**TASK**
For the material below, return exactly the lines starting at the line containing "کردم تو اینترنت و سایت" and ending at the line containing "تجربه اومده بود که تو حوزه خانواده و", both ends included, and no others.
═════ EXTRACTED RECORDS
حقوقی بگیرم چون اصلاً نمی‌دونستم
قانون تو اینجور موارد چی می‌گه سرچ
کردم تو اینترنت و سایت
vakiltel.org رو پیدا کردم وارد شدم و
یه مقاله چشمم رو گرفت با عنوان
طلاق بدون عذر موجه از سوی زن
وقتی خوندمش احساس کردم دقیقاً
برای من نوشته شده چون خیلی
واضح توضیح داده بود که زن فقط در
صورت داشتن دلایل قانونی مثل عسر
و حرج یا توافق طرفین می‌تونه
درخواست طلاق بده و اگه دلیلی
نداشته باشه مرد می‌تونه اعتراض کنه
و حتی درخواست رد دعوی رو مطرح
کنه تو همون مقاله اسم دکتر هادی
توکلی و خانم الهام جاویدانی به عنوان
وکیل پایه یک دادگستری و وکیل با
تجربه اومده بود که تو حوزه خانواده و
══════════
═════ EXTRACTED RECORDS
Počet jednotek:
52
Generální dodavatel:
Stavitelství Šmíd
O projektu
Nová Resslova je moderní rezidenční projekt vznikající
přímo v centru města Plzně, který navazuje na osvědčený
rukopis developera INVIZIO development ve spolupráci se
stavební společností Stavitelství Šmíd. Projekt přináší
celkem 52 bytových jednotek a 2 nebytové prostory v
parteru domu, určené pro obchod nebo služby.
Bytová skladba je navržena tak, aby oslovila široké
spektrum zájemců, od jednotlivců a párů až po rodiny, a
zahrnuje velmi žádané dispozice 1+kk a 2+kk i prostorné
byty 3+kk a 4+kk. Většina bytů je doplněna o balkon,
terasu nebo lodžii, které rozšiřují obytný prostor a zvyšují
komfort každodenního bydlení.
══════════
**OUTPUT BELOW**
کردم تو اینترنت و سایت
vakiltel.org رو پیدا کردم وارد شدم و
یه مقاله چشمم رو گرفت با عنوان
طلاق بدون عذر موجه از سوی زن
وقتی خوندمش احساس کردم دقیقاً
برای من نوشته شده چون خیلی
واضح توضیح داده بود که زن فقط در
صورت داشتن دلایل قانونی مثل عسر
و حرج یا توافق طرفین می‌تونه
درخواست طلاق بده و اگه دلیلی
نداشته باشه مرد می‌تونه اعتراض کنه
و حتی درخواست رد دعوی رو مطرح
کنه تو همون مقاله اسم دکتر هادی
توکلی و خانم الهام جاویدانی به عنوان
وکیل پایه یک دادگستری و وکیل با
تجربه اومده بود که تو حوزه خانواده و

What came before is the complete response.